Tra l'altro, per ora, il voto populista di Destra confluisce quasi interamente verso i Cinquestelle e la Lega; ma domani ―rivelatasi l'inconsistenza della loro proposta politica― potrebbe essere persino la volta di Casapound e affini, aprendo la via a scenari davvero inquietanti.

In altre parole, si è preteso di accarezzare gli elettori anti-sistema per il verso del pelo, sfidando due formazioni politiche: un movimento che è nato inizialmente per sfasciare le Istituzioni italiane ed un altro che ha avviato la propria attività politica con una cosa che si chiama Vaffanculo Day.
No, complimenti davvero per la strategia.

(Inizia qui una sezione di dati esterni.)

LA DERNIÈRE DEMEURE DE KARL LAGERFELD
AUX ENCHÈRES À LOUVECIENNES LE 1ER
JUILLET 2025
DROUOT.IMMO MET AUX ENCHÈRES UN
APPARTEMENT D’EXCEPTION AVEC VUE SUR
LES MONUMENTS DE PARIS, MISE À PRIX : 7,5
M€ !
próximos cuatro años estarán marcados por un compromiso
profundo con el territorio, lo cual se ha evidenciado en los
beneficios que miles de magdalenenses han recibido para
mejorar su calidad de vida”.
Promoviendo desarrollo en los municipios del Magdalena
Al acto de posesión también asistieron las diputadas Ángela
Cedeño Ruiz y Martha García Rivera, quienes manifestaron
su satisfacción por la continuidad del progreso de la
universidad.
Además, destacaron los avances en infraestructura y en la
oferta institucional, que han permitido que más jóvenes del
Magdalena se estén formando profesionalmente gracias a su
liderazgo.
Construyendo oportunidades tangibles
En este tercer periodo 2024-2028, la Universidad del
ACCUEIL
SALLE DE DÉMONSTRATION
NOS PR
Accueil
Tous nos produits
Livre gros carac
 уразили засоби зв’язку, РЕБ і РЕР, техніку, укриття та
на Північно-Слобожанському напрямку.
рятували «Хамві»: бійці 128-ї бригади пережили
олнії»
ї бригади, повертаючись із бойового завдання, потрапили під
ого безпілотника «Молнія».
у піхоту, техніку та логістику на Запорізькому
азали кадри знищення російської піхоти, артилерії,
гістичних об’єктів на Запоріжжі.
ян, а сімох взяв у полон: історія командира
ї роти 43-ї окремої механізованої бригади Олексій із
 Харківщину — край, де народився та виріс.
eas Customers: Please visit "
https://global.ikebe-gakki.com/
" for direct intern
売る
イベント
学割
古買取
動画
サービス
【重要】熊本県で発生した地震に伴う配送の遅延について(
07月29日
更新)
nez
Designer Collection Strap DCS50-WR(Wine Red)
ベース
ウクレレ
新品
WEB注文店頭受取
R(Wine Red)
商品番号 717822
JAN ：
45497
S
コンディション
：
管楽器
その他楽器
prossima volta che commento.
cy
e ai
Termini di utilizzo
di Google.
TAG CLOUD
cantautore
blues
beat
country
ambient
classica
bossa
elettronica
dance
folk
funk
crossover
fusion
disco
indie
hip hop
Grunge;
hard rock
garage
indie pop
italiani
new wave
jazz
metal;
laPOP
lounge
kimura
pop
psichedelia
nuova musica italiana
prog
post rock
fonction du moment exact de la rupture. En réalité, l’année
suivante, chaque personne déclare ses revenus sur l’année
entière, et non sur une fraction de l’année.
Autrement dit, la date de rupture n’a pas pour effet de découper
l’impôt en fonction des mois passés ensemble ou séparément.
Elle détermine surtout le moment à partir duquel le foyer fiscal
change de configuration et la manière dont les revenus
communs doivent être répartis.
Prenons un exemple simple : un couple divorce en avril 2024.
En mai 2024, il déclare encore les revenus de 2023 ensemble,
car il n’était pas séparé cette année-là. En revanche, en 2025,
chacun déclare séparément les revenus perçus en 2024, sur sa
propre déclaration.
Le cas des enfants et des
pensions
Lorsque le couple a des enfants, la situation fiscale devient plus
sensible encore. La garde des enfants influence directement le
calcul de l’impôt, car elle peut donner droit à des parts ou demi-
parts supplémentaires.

È pure vero che qui si innestano anche altre considerazioni: l'elettore medio italiano è stato educato a votare sempre e soltanto sulla base della propria convenienza personale; da sempre. Era così ai tempi della DC, del PSI e, in una qualche misura, anche del PCI... Difficile cambiare questo stato di cose.

Così come è pure evidente che il successo travolgente di due formazioni che per anni non hanno fanno niente sia dentro che fuori dal Parlamento, a parte protestare e dire di NO su tutto (anche per cose su cui, appena il giorno prima, erano d'accordo), non si può spiegare unicamente con una buona campagna elettorale, ma chiama inevitabilmente in causa i demeriti e le colpe degli altri partiti, quelli che avrebbero voluto e dovuto arginarli, e che invece hanno saputo soltanto continuare il solito tran-tran, le solite piccole regalie, le solite clientele, le solite promesse, la solita politica marginale dello "sposto centomila euro da questo a quel capitolo di spesa" che non cambia niente per nessuno e, porca miseria, le solite candidature di inquisiti e impresentabili.

Ma, a voler comunque cercare di essere ottimisti, forse adesso le persone serie e di buona volontà ―se mai ve ne siano ancora in politica― hanno finalmente ricevuto la riprova ultima del fatto che la strategia del "contrastiamoli sul loro terreno" ha un unico e scontato esito: si perde, e di brutto.

Anche nella politica, arriva un momento in cui la mancanza di palle, la codardia, non possono più essere chiamate "sano realismo", "real-politik" e idiozie simili. Arriva un momento in cui bisogna capire perché davvero si continua a perdere e, a quel punto, si deve saper cambiare strategia; o, se non si hanno le qualità, bisogna sapersi fare da parte. Questo vale per i Renzi, vale per i Berlusconi, vale per i D'Alema, per i Bersani, gli Emiliano, i Brunetta, eccetera eccetera: o sai cambiare completamente strategia perché hai qualcosa di davvero nuovo in mente, o ti togli dai piedi.